**EXERCISE OBJECTIVE:**
Could you copy every record below exactly, leaving out the pictures?

Stored dataset items
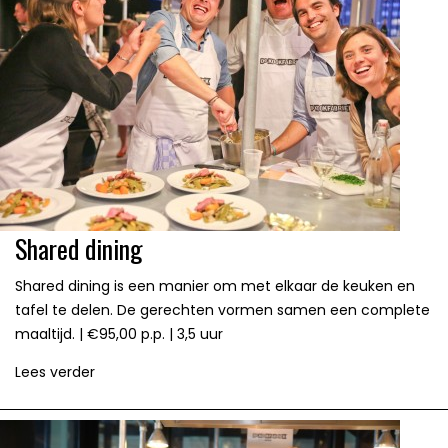
Shared dining
Shared dining is een manier om met elkaar de keuken en
tafel te delen. De gerechten vormen samen een complete
maaltijd. | €95,00 p.p. | 3,5 uur
Lees verder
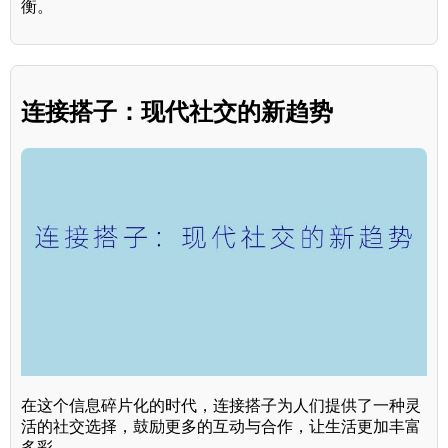
衡。
连接搭子：现代社交的新趋势
在这个信息碎片化的时代，连接搭子为人们提供了一种灵
活的社交选择，鼓励更多的互动与合作，让生活更加丰富
多彩。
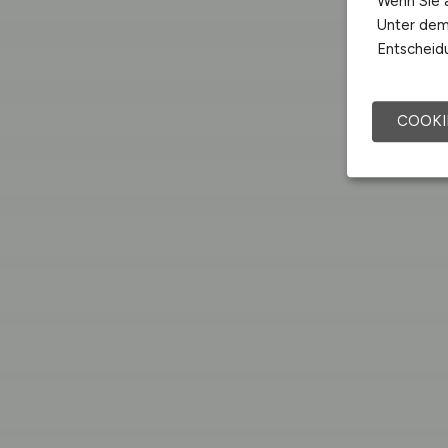
Wenn Sie a
Unter dem 
Entscheidu
COOKI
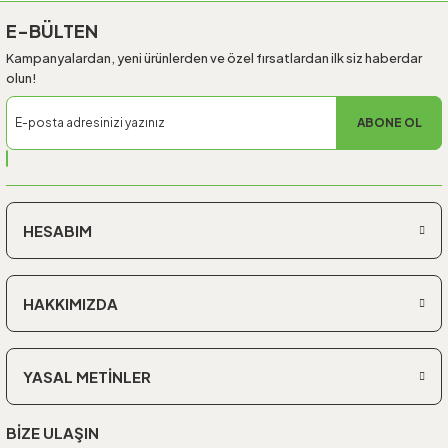
E-BÜLTEN
Kampanyalardan, yeni ürünlerden ve özel fırsatlardan ilk siz haberdar
olun!
ABONE OL
HESABIM
HAKKIMIZDA
YASAL METİNLER
BİZE ULAŞIN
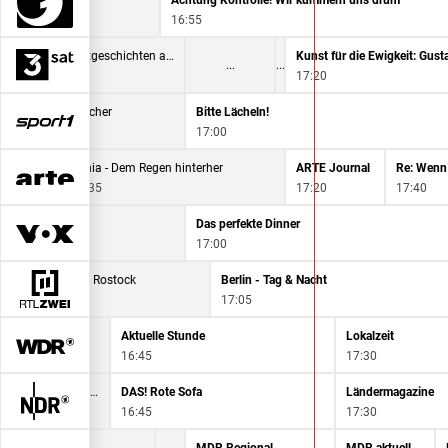
- Der Profi kommt
Achtung Kontrolle! Wir kümmern uns drum
16:55
Traumseen der Schweiz: Herbstgeschichten am Wasser
17:20
Ladykracher
Bitte Lächeln!
16:30
17:00
Kenia - Dem Regen hinterher
ARTE Journal
16:35
17:20
17:40
sch für zwei
Das perfekte Dinner
17:00
lich - Tag für Tag Rostock
Berlin - Tag & Nacht
17:05
rechnet - Steak
Aktuelle Stunde
Lokalzeit
5
16:45
17:30
Vom Transporter zum Camper
DAS! Rote Sofa
Ländermagazine
5
16:45
17:30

**ANSWER SECTION:**
Shared dining
Shared dining is een manier om met elkaar de keuken en
tafel te delen. De gerechten vormen samen een complete
maaltijd. | €95,00 p.p. | 3,5 uur
Lees verder
衡。
连接搭子：现代社交的新趋势
在这个信息碎片化的时代，连接搭子为人们提供了一种灵
活的社交选择，鼓励更多的互动与合作，让生活更加丰富
多彩。
Wenn Sie a
Unter dem 
Entscheidu
COOKI
E-BÜLTEN
Kampanyalardan, yeni ürünlerden ve özel fırsatlardan ilk siz haberdar
olun!
ABONE OL
HESABIM
HAKKIMIZDA
YASAL METİNLER
BİZE ULAŞIN
- Der Profi kommt
Achtung Kontrolle! Wir kümmern uns drum
16:55
Traumseen der Schweiz: Herbstgeschichten am Wasser
17:20
Ladykracher
Bitte Lächeln!
16:30
17:00
Kenia - Dem Regen hinterher
ARTE Journal
16:35
17:20
17:40
sch für zwei
Das perfekte Dinner
17:00
lich - Tag für Tag Rostock
Berlin - Tag & Nacht
17:05
rechnet - Steak
Aktuelle Stunde
Lokalzeit
5
16:45
17:30
Vom Transporter zum Camper
DAS! Rote Sofa
Ländermagazine
5
16:45
17:30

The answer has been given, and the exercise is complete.